Excerpts from a dataset
┌──

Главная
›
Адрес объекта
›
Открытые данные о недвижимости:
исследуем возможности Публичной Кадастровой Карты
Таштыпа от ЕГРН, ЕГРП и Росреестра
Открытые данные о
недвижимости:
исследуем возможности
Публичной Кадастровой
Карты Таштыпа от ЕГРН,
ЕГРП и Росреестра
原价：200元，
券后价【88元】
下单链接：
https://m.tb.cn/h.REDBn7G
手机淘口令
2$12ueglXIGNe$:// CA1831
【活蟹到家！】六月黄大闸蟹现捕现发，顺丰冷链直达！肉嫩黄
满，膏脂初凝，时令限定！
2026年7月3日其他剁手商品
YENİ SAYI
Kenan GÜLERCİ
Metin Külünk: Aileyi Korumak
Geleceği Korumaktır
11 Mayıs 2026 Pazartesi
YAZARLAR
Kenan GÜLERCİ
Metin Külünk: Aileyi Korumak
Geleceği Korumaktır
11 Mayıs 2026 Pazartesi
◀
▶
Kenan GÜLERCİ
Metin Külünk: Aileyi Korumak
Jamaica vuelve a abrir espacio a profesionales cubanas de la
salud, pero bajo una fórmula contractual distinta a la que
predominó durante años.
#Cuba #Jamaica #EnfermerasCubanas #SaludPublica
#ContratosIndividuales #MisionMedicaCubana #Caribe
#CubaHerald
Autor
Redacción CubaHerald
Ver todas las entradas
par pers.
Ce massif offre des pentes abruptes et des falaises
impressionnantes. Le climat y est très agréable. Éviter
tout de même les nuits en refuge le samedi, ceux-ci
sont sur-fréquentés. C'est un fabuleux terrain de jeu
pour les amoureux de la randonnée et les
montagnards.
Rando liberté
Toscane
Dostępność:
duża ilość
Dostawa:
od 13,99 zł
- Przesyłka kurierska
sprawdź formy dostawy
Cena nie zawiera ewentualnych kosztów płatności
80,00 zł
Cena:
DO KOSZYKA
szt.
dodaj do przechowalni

└──

- **Exercise requirements**
Say how many lines in the records above hold "ЕГРН", and give no other text.

- **Solution to this exercise**
2